Azure AD Authentication Failure Stops Users Working
By now, you’ve probably heard about the second large Azure AD authentication outage since September. The March 15 incident calmed down after a few hours, but while it was ongoing users were unable to connect to Microsoft 365 applications when authentication was necessary. It wasn’t a happy experience. Microsoft plans to set a new SLA of 99.99% availability for Azure AD authentication on April 1, 2021. Perhaps they were making a few tweaks to the Azure AD infrastructure to prepare the ground for the upgraded SLA when things went wrong.
The current 99.9% SLA applies to the Azure AD tier for Office 365, but a Microsoft comment posted to the announcement for the new SLA said that the 99.99% level will only apply to those with Azure AD Premium licenses. I guess we shall have to wait and see the details of the SLA when Microsoft publishes the text of the agreement on April 1.
Microsoft 365 applications continued working during the outage unless authentication was necessary. Because they’re built on the Microsoft Graph APIs, the Teams clients authenticate hourly, so they were heavily affected. Outlook desktop stayed online throughout, and users reported varying degrees of useability for other apps.
Working in Word
While the outage progressed, I worked on a Word document for my blog post. All my Word documents are either in SharePoint Online document libraries or OneDrive for Business, so the OneDrive sync client is kept busy. The sync client is responsible for the differential synchronization of files up to the new 250 GB limit. Office apps autosave to capture changes. Not only does autosave ensure that you should never lose much if an app or workstation crashes, it’s also way changes get to other copies of Office documents open for co-authoring. And it’s why SharePoint Online keeps a minimum of 100 versions of documents. If you use the Office desktop apps heavily and store files online, the OneDrive sync client is busy.
OneDrive Sync Client Goes Nuts
Until that is, the OneDrive sync client decides that it should remove all the local copies of files from a SharePoint folder. This was a rather bizarre side effect of the Azure AD outage. At least, although I can’t prove that the outage caused the OneDrive sync client to do something very strange, the problem happened at the same time.
I noticed the issue when File Explorer reported nothing in the local folder which holds the synchronized copies of SharePoint files. The folder usually holds hundreds of files (423 as I write), so something had clearly happened. I opened the OneDrive sync client (build 21.041.0228.0001) and discovered that the client had removed the local files an hour ago (Figure 1), meaning that the client decided to remove the files at around 21:45 UTC, during the period when Microsoft was rolling out remediation for the Azure AD outage.

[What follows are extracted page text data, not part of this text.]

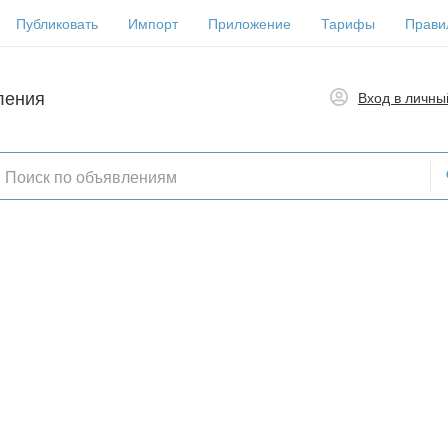
Публиковать
Импорт
Приложение
Тарифы
Прави
ления
Вход в личны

The problem was easily fixed by going to SharePoint Online and choosing to synchronize the folder again (Figure 2).
The OneDrive sync client started to download local copies immediately (Figure 3) and a full set of documents was soon on my local drive.
Curious and Problematic Synchronization
You can argue that all’s well that ends well, but no good reason exists for the OneDrive sync client to do what it did. Perhaps the Azure AD authentication problem caused the client to believe that it was no longer allowed to download files from the SharePoint site. If so, it would be better if the client issued a warning to say what’s about to happen and offered the user a chance to authenticate with their credentials rather than concluding that everything should be removed now.

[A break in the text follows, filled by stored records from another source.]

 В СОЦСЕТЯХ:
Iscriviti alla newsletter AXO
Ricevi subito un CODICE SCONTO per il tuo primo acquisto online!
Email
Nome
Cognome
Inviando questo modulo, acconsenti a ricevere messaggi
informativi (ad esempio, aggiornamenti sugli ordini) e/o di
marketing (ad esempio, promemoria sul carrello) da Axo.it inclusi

Failure to authenticate is the logical root cause which lead to the mass deletion of local files. Every document in the folder has a retention label to stop SharePoint removing documents (set as a default label for the library). The normal course of events is that you can remove a local copy of a file from File Explorer only for the OneDrive sync client to restore the file once it discovers the deletion block imposed by the retention label. Despite the presence of the retention labels, the OneDrive sync client removed all the local files. If my theory holds, the OneDrive sync client concluded that the user had no access to SharePoint Online, so it should remove the local copies as this wouldn’t impact the retained file in SharePoint.

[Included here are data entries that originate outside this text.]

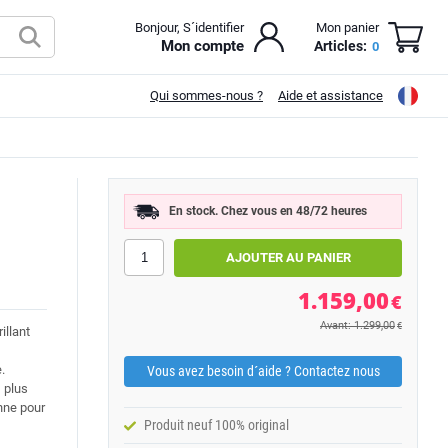
Bonjour, S´identifier
Mon panier
Mon compte
Articles:
0
Qui sommes-nous ?
Aide et assistance
B
En stock. Chez vous en 48/72 heures
1.159,00
€
Avant: 1.299,00
€
illant
.
Vous avez besoin d´aide ? Contactez nous
 plus
nne pour
Produit neuf 100% original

What’s also curious is that just one folder was affected. The OneDrive sync client left everything else alone. My conclusion is that the folder was in active use because I had a Word document stored in that folder open at the time, and autosaved changes were flowing back to SharePoint Online. No need existed for the OneDrive sync client to go near my other folders (like those holding files for the Office 365 for IT Pros eBook), so it left them alone.
It’s not just me who has encountered odd synchronization issues leading to mass removal of files. Fellow MVPs Vasil Michev and Paul Robichaux have also had difficulties. It seems like Microsoft has some work to do to smoothen how the OneDrive sync client handles what could be transient authentication issues.
Maybe I shouldn’t have disabled the new OneDrive sync client file delete warning!
Update March 18: Microsoft has two advisories linked to the problem. SP244708 (SharePoint) and OD244709 (OneDrive). The symptoms experienced by people are different, but the root cause is the same.